President Biden is beginning his presidency as if he learned no lessons from Bill Clinton or Barack Obama.
Like presidents Clinton and Obama before him, Biden’s substantive actions already are pushing well leftward politically, rather than seeking centrist common ground. Both Clinton and Obama were punished for their early focus on decidedly liberal initiatives by seeing their parties suffer immense losses in their first subsequent mid-term elections. Biden risks the same.
Among Clinton’s big, early-administration, liberal sins were enactment of a tax hike and his decision to push his wife’s hideously complicated health-care monstrosity (rather than, for instance, focus on welfare reform). For Obama, again it was health care, enacted by improper legislative jujitsu, along with a host of leftist administrative actions including refusal to enforce civil rights laws against violent black perpetrators. Both men’s leftward lurches catalyzed energetic, grassroots-conservative backlashes that hobbled Democrats in Congress for the remainder of their presidencies.
Now it’s Biden’s turn. He could be uniting nationalists and environmentalists by making a big deal of pressuring China to reduce its carbon emissions. He could convene Republicans, Democrats, and constitutional scholars to reform the judicial selection process to become less of a blood sport, and (for real wonks) to examine ways to reform but not eliminate the filibuster. The key to both would be to stress bipartisan buy-in.

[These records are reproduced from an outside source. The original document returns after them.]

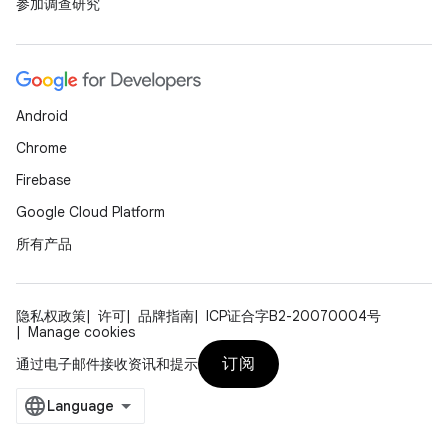
参加调查研究
Android
Chrome
Firebase
Google Cloud Platform
所有产品
隐私权政策
许可
品牌指南
ICP证合字B2-20070004号
Manage cookies
订阅
通过电子邮件接收资讯和提示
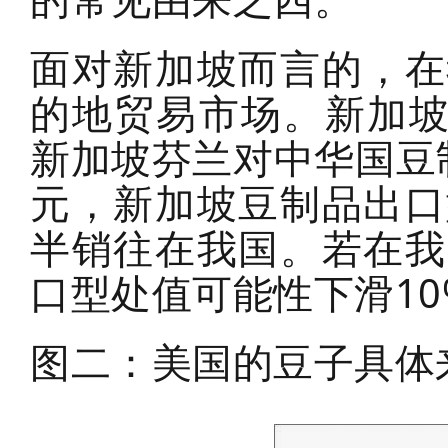
面对新加坡而言的，在
的地贸易市场。新加坡
新加坡芬兰对中华国豆制
元，新加坡豆制品出口
半销往在我国。若在我
口型处值可能性下滑10
图二：美国的豆子具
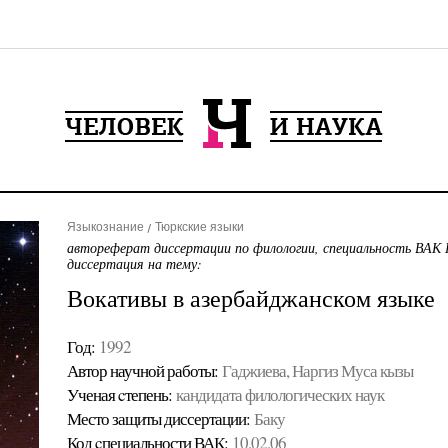
Языкознание
Тюркские языки
автореферат диссертации по филологии, специальность ВАК 
диссертация на тему:
Вокативы в азербайджанском языке
Год:
1992
Автор научной работы:
Гаджиева, Наргиз Муса кызы
Ученая cтепень:
кандидата филологических наук
Место защиты диссертации:
Баку
Код cпециальности ВАК:
10.02.06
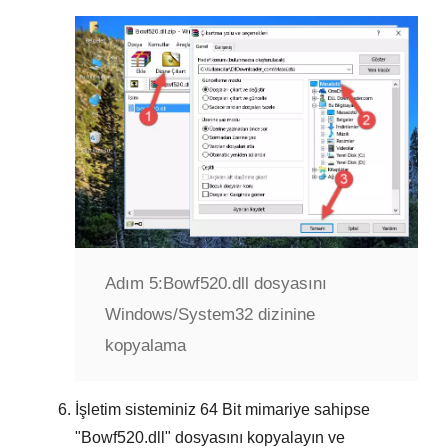
Adım 5:
Bowf520.dll dosyasını
Windows/System32 dizinine
kopyalama
İşletim sisteminiz
64 Bit
mimariye sahipse
"
Bowf520.dll
" dosyasını kopyalayın ve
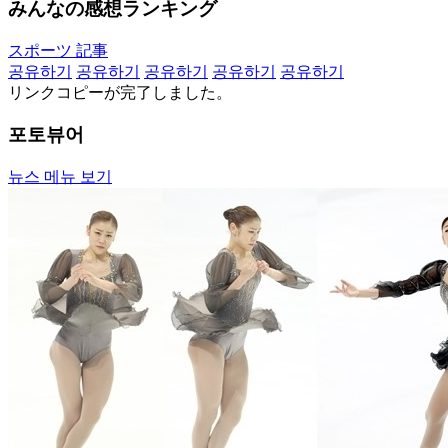
みんなの感想ランキング
スポーツ 記事
공유하기
공유하기
공유하기
공유하기
공유하기
リンクコピーが完了しました。
포토뷰어
뉴스 메뉴 보기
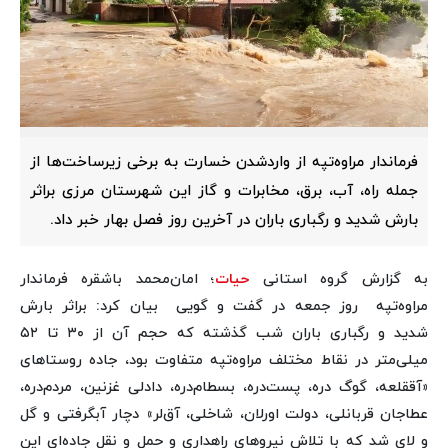
فرماندار مراوه‌تپه از واردشدن خسارت به برخی زیرساخت‌ها از
جمله راه‌، آب، برق، مخابرات و گاز این شهرستان مرزی براثر
بارش شدید و رگباری باران در آخرین روز فصل بهار خبر داد.
به گزارش گروه استانی
حیات
؛ امان‌محمد باشقره فرماندار
مراوه‌تپه روز جمعه در گفت و گویی بیان کرد: براثر بارش
شدید و رگباری باران شب گذشته که حجم آن از ۳۰ تا ۵۲
میلی‌متر در نقاط مختلف مراوه‌تپه متفاوت بود، جاده روستاهای
«آققلعه، گوگ دره، پست‌دره، بسطام‌دره، دادلی غزنین، مردم‌دره،
عطاجان قربانلی، دولت اورلان، شاخلی، آق‌لر» دچار آبگرفتی و گل
و لای شد که با تلاش نیروهای راهداری و حمل و نقل جاده‌ای این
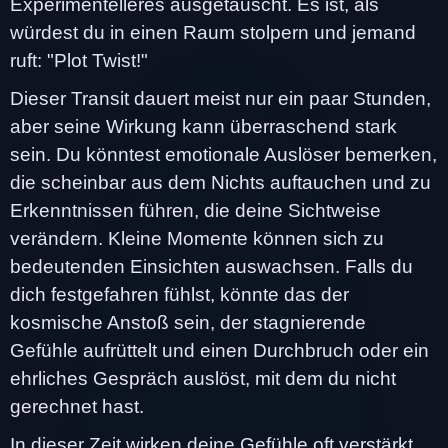
Experimentelleres ausgetauscht. Es ist, als
würdest du in einen Raum stolpern und jemand
ruft: "Plot Twist!"
Dieser Transit dauert meist nur ein paar Stunden,
aber seine Wirkung kann überraschend stark
sein. Du könntest emotionale Auslöser bemerken,
die scheinbar aus dem Nichts auftauchen und zu
Erkenntnissen führen, die deine Sichtweise
verändern. Kleine Momente können sich zu
bedeutenden Einsichten auswachsen. Falls du
dich festgefahren fühlst, könnte das der
kosmische Anstoß sein, der stagnierende
Gefühle aufrüttelt und einen Durchbruch oder ein
ehrliches Gespräch auslöst, mit dem du nicht
gerechnet hast.
In dieser Zeit wirken deine Gefühle oft verstärkt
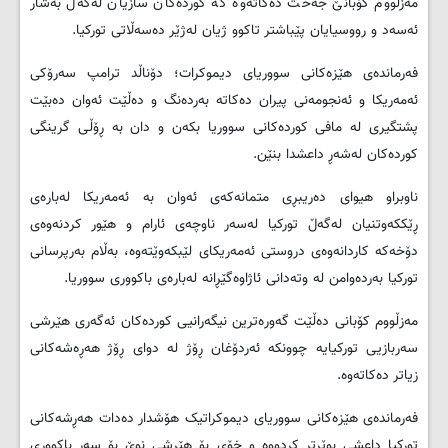
مەزلووم کۆبانێ جەخت دەکاتەوە کە کوردەکان سازیان لەگەڵ بەشار
ئەسەد و رووسیایان پێباشتر تاکوو ژیان لەژێر دەسەڵاتی تورکیا.
فەرماندەی هێزەکانی سووریای دیموکرات؛ دۆناڵد ترامپ سەرۆکی
ئەمەریکا و ئەنجومەنی پیران دەکاتە بەردەنگ و دەڵێت ئەوان دەبێت
پشتگیری لە مافی کوردەکانی سووریا بکەن و دان بە ڕۆڵی گرینگی
کوردەکان لەشەڕ داعشدا بنێن.
ناوبراو هیوای دەریبڕی متمانەکەی ئەوان بە ئەمەریکا لەبارەی
ڕێککەوتنیان لەگەڵ تورکیا لەسەر ناوچەی ئارام و هێور کردنەوەی
دۆخەکە کاردانەوەی دروستی ئەمەریکای لێبکەوێتەوە، بەڵام بەرپرسانی
تورکیا بەردەوامن لە وتەدانی ئاژاوەگێڕانە لەبارەی باکووری سووریا.
مەزڵووم کۆبانی دەڵێت گەورەترین نیگەرانیی کوردەکان ئەگەری هێرشی
سەربازیی تورکیایە چوونکە ئەردۆغان ڕۆژ لە دوای ڕۆژ هەڕەشەکانی
زیاتر دەکاتەوە.
فەرماندەی هێزەکانی سووریای دیموکراتیک هۆشدار دەدات هەڕشەکانی
تورکیا داعشی بوێرتر کردووە و خۆی بۆ هێرشی نوێ بۆ سەر باکووری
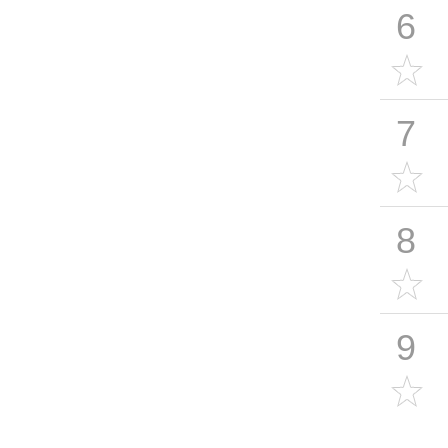
6
7
8
9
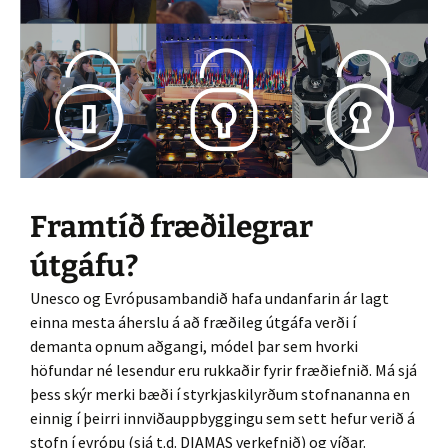
Framtíð fræðilegrar
útgáfu?
Unesco og Evrópusambandið hafa undanfarin ár lagt
einna mesta áherslu á að fræðileg útgáfa verði í
demanta opnum aðgangi, módel þar sem hvorki
höfundar né lesendur eru rukkaðir fyrir fræðiefnið. Má sjá
þess skýr merki bæði í styrkjaskilyrðum stofnananna en
einnig í þeirri innviðauppbyggingu sem sett hefur verið á
stofn í evrópu (sjá t.d. DIAMAS verkefnið) og víðar.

He could appoint a commission to help reform the bureaucratic state in ways that make it more navigable by ordinary citizens, perhaps along the lines suggested by Philip K. Howard in The Death of Common Sense. He could announce an initiative expressly to make the IRS less of a nightmare for taxpayers seeking relief or even just explanations. He could offer challenge grants to states that prove success in improving their substance-abuse-rehabilitation and mental-health-treatment programs – not measured by size of government or spending, but by real-world results. Or he could build on policies that brought even socialist Bernie Sanders together with conservatives, by expanding the ability of veterans to be reimbursed for private care closer to their homes.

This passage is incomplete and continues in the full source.